§ **RECORDED DATA**:
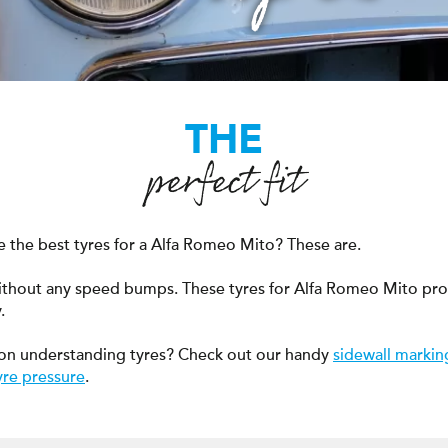
THE
perfect fit
 the best tyres for a Alfa Romeo Mito? These are.
ithout any speed bumps. These tyres for Alfa Romeo Mito pr
.
on understanding tyres? Check out our handy
sidewall markin
yre pressure
.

§ **INSTRUCTIONS TO FOLLOW**: Using the listing, filter for "Alfa" and return the matching lines.

§ **TASK ANSWER**:
 the best tyres for a Alfa Romeo Mito? These are.
ithout any speed bumps. These tyres for Alfa Romeo Mito pr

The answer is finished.